Transcribed page contents:
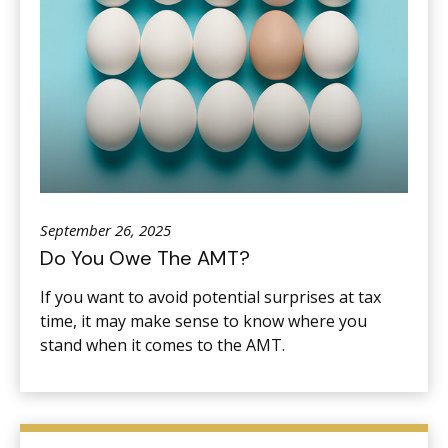
September 26, 2025
Do You Owe The AMT?
If you want to avoid potential surprises at tax
time, it may make sense to know where you
stand when it comes to the AMT.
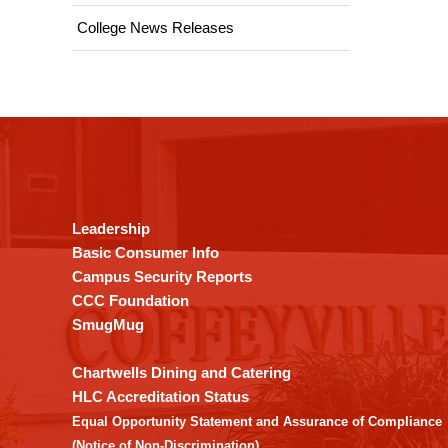
College News Releases
This
site
provides
information
using
Leadership
PDF,
Basic Consumer Info
visit
Campus Security Reports
this
CCC Foundation
link
SmugMug
to
download
Chartwells Dining and Catering
the
HLC Accreditation Status
Adobe
Equal Opportunity Statement and Assurance of Compliance
Acrobat
(Notice of Non-Discrimination)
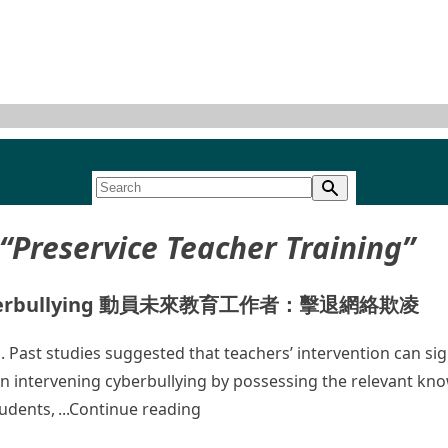
“Preservice Teacher Training”
bat Cyberbullying 動員未來教育工作者：擊退網絡欺凌
Past studies suggested that teachers’ intervention can signi
in intervening cyberbullying by possessing the relevant kn
“Mobilizing Future Educat
tudents,
Continue reading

> **Activity**
What is needed is an exact copy of every entry, with the pictures removed.

> **The completed task**
September 26, 2025
Do You Owe The AMT?
If you want to avoid potential surprises at tax
time, it may make sense to know where you
stand when it comes to the AMT.
College News Releases
This
site
provides
information
using
Leadership
PDF,
Basic Consumer Info
visit
Campus Security Reports
this
CCC Foundation
link
SmugMug
to
download
Chartwells Dining and Catering
the
HLC Accreditation Status
Adobe
Equal Opportunity Statement and Assurance of Compliance
Acrobat
(Notice of Non-Discrimination)
“Preservice Teacher Training”
bat Cyberbullying 動員未來教育工作者：擊退網絡欺凌
Past studies suggested that teachers’ intervention can signi
in intervening cyberbullying by possessing the relevant kn
“Mobilizing Future Educat
tudents,
Continue reading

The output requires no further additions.